The Braves won the 1957 series, four games to three. There was joy throughout Monroe(ville). They would meet the Yankees again in 1958, this time losing in seven games. Nonetheless, it was another magical summer for a young boy, living in a community united in its love of a baseball team, cheese, and beer.  

That spell would have been broken had the racial animosity that followed Henry Aaron throughout his career been known. He was subjected to racist taunts all along the way. When traveling in the southeast, he was often separated from his team because of Jim Crow laws. He had to make his own housing arrangements, prompting one sportswriter to comment that during his 1957 MVP year “Henry Aaron led the league in everything except hotel accommodations.”

What Aaron endured as he approached Babe Ruth’s home run record in 1973 and ‘74 rose to a more virulent level of hatred. He got letters laced with slurs, death threats, taunts and racist rage, all because a Black man was on the way to hitting more home runs than a white idol. By the time he broke the record with his 715th career home run on April 8, 1974, he had two personal security guards and the threats he had received were investigated by the FBI.

It took a toll. He acknowledged that the ordeal “carved a part of me out that I will never regain, never restore.” But the assaults on his humanity only served to elevate his decency and dignity to a higher plane. He went on to become one of the first black executives in the front office of a major league baseball team (the Braves) and a civil rights leader. Muhammad Ali once called him “The only man I idolize more than myself.”

The Home Run King’s death last month prompted me to try to clearly remember those summer days as I saw them as a young child. Did I see a “Negro” (the term in use at the time) when I watched Hank Aaron on black and white TV or saw his picture in the paper? I often looked at his baseball card. I certainly saw that his face was black, but that perception, as best I recall it, was devoid of racial significance. I simply saw him as one of a group of men whose arms and bats possessed the power to whip the Yankees. I was glad he was on my team.  

Having grown up in the wholly white world of the rural, small-town Midwest, I hadn’t yet been introduced to the idea of race. It was an era in which young children remained guileless much longer than they do today. It was a time when the only other skin color on TV were the “redmen” in many Westerns, usually played by white men. 

With a bow to Immanuel Kant, is it possible that I couldn’t experience Hank Aaron in racial terms for lack of an a priori mental category of “race” within which to frame him. Brown v. Board of Education had already shaken society in 1954, but it wasn’t on the mind of a young boy walking along the railroad tracks with dreams of becoming a major league ballplayer.

I would enter the racialized world two years later when my family pulled up stakes and moved to Washington Court House, Ohio. The summer of 1959 proved to be very different in two respects. Sadly, the Braves lost to the Dodgers in the National League playoff series despite Hank Aaron playing in every game that year and hitting .355 with 39 home runs and 123 RBIs.  And the public community swimming pool in my new town was segregated — No Blacks allowed.
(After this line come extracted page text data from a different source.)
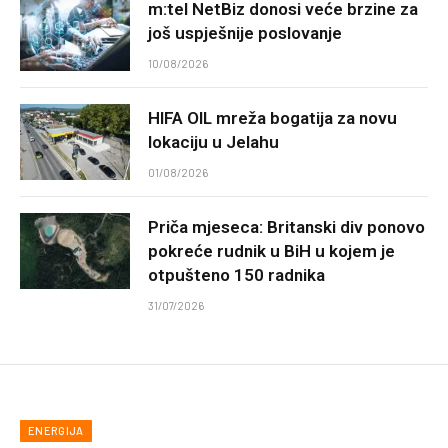
m:tel NetBiz donosi veće brzine za
još uspješnije poslovanje
10/08/2026
HIFA OIL mreža bogatija za novu
lokaciju u Jelahu
01/08/2026
Priča mjeseca: Britanski div ponovo
pokreće rudnik u BiH u kojem je
otpušteno 150 radnika
31/07/2026
ENERGIJA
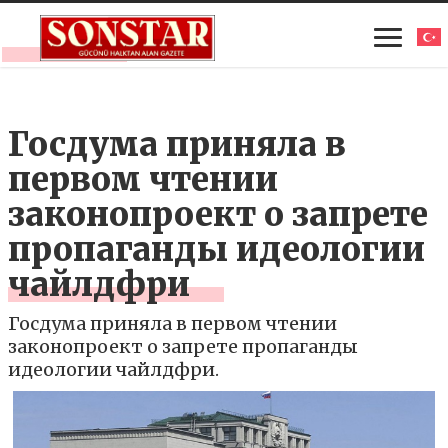
Госдума приняла в
первом чтении
законопроект о запрете
пропаганды идеологии
чайлдфри
Госдума приняла в первом чтении
законопроект о запрете пропаганды
идеологии чайлдфри.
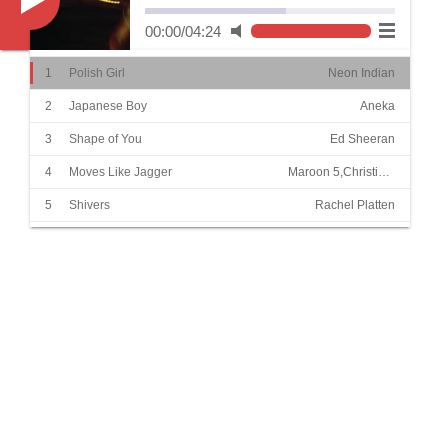
Music
00:00
/
04:24
1
Polish Girl
Neon Indian
2
Japanese Boy
Aneka
3
Shape of You
Ed Sheeran
4
Moves Like Jagger
Maroon 5,Christina Aguilera
5
Shivers
Rachel Platten
6
She
Groove Coverage
7
Superstar
Beatrich
8
Summer Hits
James
9
Summer Cozy Rock
Orange Ocean
10
Sha La La La
温拿乐队
11
Blinding Lights
The Weeknd
12
I Want To Break Free
Queen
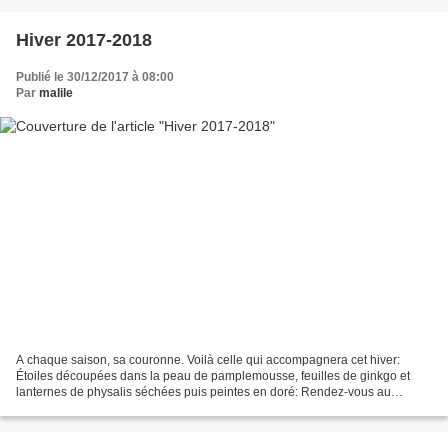
Hiver 2017-2018
Publié le 30/12/2017 à 08:00
Par
malile
A chaque saison, sa couronne. Voilà celle qui accompagnera cet hiver:
Étoiles découpées dans la peau de pamplemousse, feuilles de ginkgo et
lanternes de physalis séchées puis peintes en doré: Rendez-vous au
printemps pour découvrir celle qui lui succ...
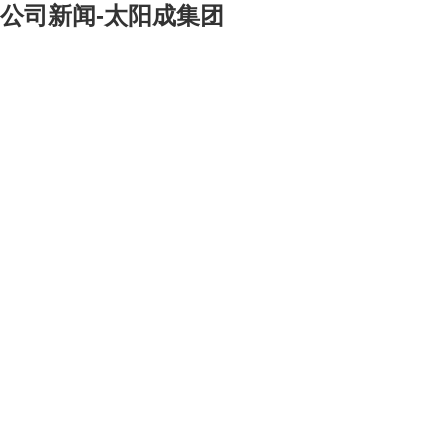
公司新闻-太阳成集团
[大]
[中]
[小]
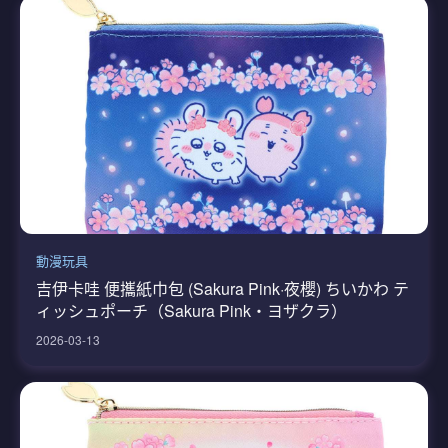
動漫玩具
吉伊卡哇 便攜紙巾包 (Sakura Pink·夜櫻) ちいかわ テ
ィッシュポーチ（Sakura Pink・ヨザクラ）
2026-03-13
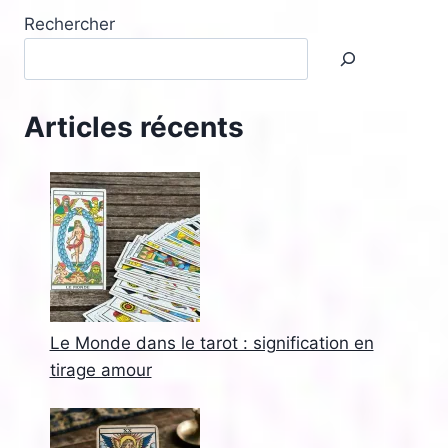
Rechercher
Articles récents
Le Monde dans le tarot : signification en
tirage amour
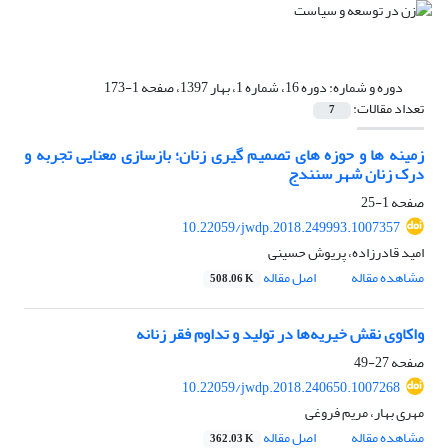
دوره و شماره:
دوره 16، شماره 1، بهار 1397، صفحه 1-173
تعداد مقالات:
7
زمینه‏ ها و حوزه‏ های تصمیم ‏گیری زنان؛ بازسازی معنایی تجربه و
درک زنان شهر سنندج
صفحه
1-25
10.22059/jwdp.2018.249993.1007357
امید قادرزاده، پریوش حسینی
مشاهده مقاله
اصل مقاله
508.06 K
واکاوی نقش خیریه‌ها در تولید و تداوم فقر زنانه
صفحه
27-49
10.22059/jwdp.2018.240650.1007268
مهری بهار، مریم فروغی
مشاهده مقاله
اصل مقاله
362.03 K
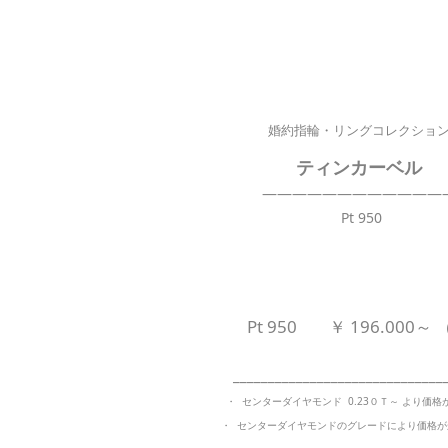
婚約指輪・リングコレクショ
ティンカーベル
————————————
Pt 950
Pt 950 ￥ 196.000～
______________________________
・ センターダイヤモンド 0.23０Ｔ～ より価格
・ センターダイヤモンドの
グレードにより価格が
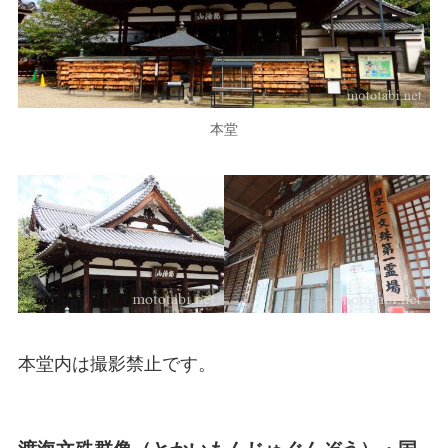
本堂
本堂内は撮影禁止です。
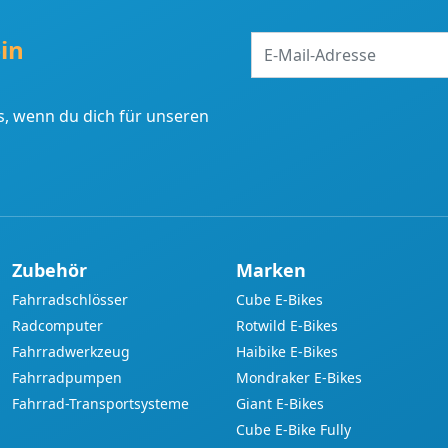
E-
in
Mail-
Adresse
, wenn du dich für unseren
Zubehör
Marken
Fahrradschlösser
Cube E-Bikes
Radcomputer
Rotwild E-Bikes
Fahrradwerkzeug
Haibike E-Bikes
Fahrradpumpen
Mondraker E-Bikes
Fahrrad-Transportsysteme
Giant E-Bikes
Cube E-Bike Fully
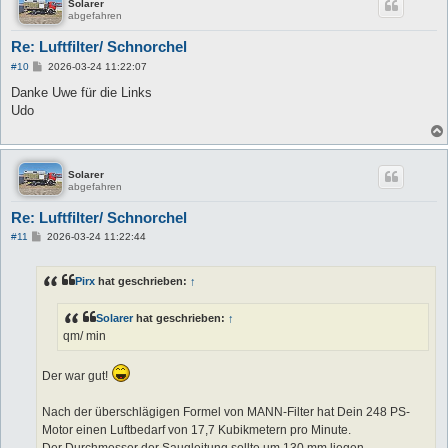
Solarer
abgefahren
Re: Luftfilter/ Schnorchel
B
#10
2026-03-24 11:22:07
e
i
Danke Uwe für die Links
t
Udo
r
a
g
Solarer
abgefahren
Re: Luftfilter/ Schnorchel
B
#11
2026-03-24 11:22:44
e
i
t
Pirx
hat geschrieben:
↑
r
a
g
Solarer
hat geschrieben:
↑
qm/ min
Der war gut!
Nach der überschlägigen Formel von MANN-Filter hat Dein 248 PS-
Motor einen Luftbedarf von 17,7 Kubikmetern pro Minute.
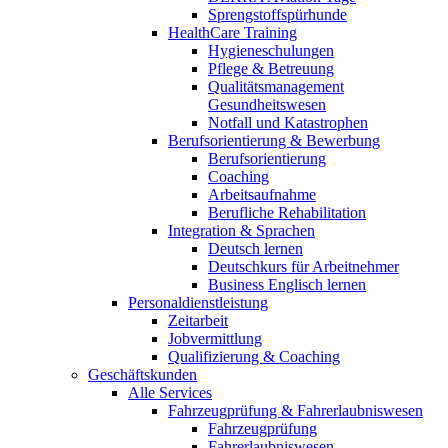
Sprengstoffspürhunde
HealthCare Training
Hygieneschulungen
Pflege & Betreuung
Qualitätsmanagement
Gesundheitswesen
Notfall und Katastrophen
Berufsorientierung & Bewerbung
Berufsorientierung
Coaching
Arbeitsaufnahme
Berufliche Rehabilitation
Integration & Sprachen
Deutsch lernen
Deutschkurs für Arbeitnehmer
Business Englisch lernen
Personaldienstleistung
Zeitarbeit
Jobvermittlung
Qualifizierung & Coaching
Geschäftskunden
Alle Services
Fahrzeugprüfung & Fahrerlaubniswesen
Fahrzeugprüfung
Fahrerlaubniswesen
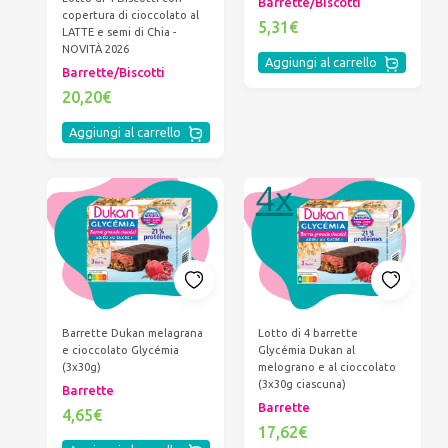
Barrette/Biscotti
copertura di cioccolato al
5,31€
LATTE e semi di Chia -
NOVITÀ 2026
Aggiungi al carrello
Barrette/Biscotti
20,20€
Aggiungi al carrello
Barrette Dukan melagrana
Lotto di 4 barrette
e cioccolato Glycémia
Glycémia Dukan al
(3x30g)
melograno e al cioccolato
(3x30g ciascuna)
Barrette
Barrette
4,65€
17,62€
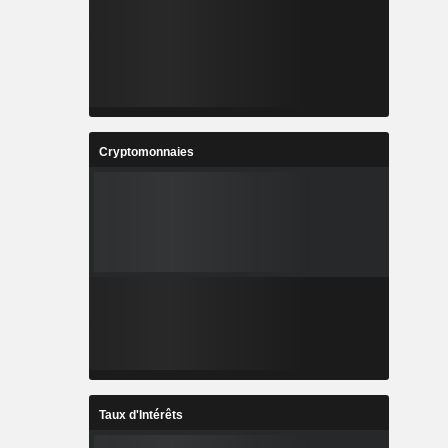
Cryptomonnaies
Taux d'Intérêts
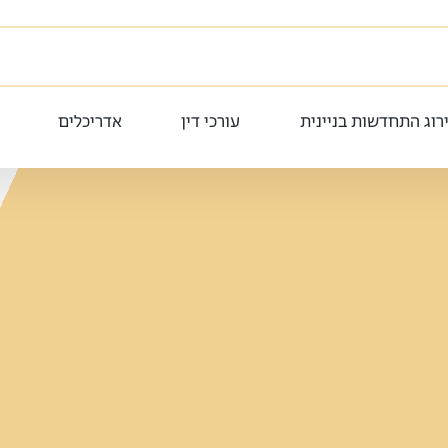
רוג התחדשות בניינית
עורכי דין
אדריכלים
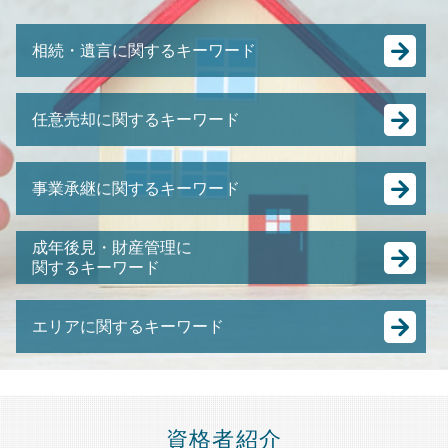
相続・遺言に関するキーワード
相続税 申告書 書き方
任意売却に関するキーワード
相続 流れ
相続放棄 デメリット
裁判所 競売
遺産分割協議書 不動産
事業承継に関するキーワード
任意売却 流れ
相続 基礎控除
強制 競売 とは
遺留分 兄弟
株式譲渡 とは
競売 にかけられるまで
成年後見・財産管理に
遺言 とは
経営 承継
関するキーワード
住宅ローン 売却
ゆうちょ 銀行 相続
事業承継 後継者
土地 競売
譲渡 所得税 相続
親の 財産管理
株式 の 譲渡
抵当 物件
生前贈与 遺留分
エリアに関するキーワード
親 後見人 になるには
M&A スキーム
競売 の 流れ
相続税 払えない
成年後見人とは わかりやすく
合併 買収 違い
任意売却 買い手がつかない
公正証書遺言 もめる
相続 埼玉県 弁護士 相談
成年後見人
中小企業 後継者問題
任意整理 弁護士費用
遺言書 公正証書
財産管理 港区 弁護士 相談
任意後見 制度
事業承継 節税
差し押さえ 物件 競売
抵当権 相続
相続 節税 港区 弁護士 相談
後見人 財産管理
M&A 株式譲渡
資格者紹介
任意売却 費用
公正証書遺言 証人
It also marked the first time I heard the “N-word.” Was there something in the water?

I muse on these memories as I approach the end of a long career in human services, largely spent in agencies that served African-American families, individuals, and communities. How did I get there? At the same time, the country is going through yet another reckoning with the wages of the racism that resides at the dark heart of the American experience. How do we get out of here? We would do well to reflect on the life of Hank Aaron. He had a hammer and he swung it all over this land.


— Bob Feikema lived in Monroe from 1957-59 and attended St. Victor’s school. He was born in Green Bay with family continuously living throughout the area. “I consider Wisconsin to be my home state. It’s where I learned to breathe. It’s always worth noting how even a relatively brief time in a place can have a long-lasting impact on a person.” He is currently the President and CEO of Family Services in Winston-Salem, North Carolina.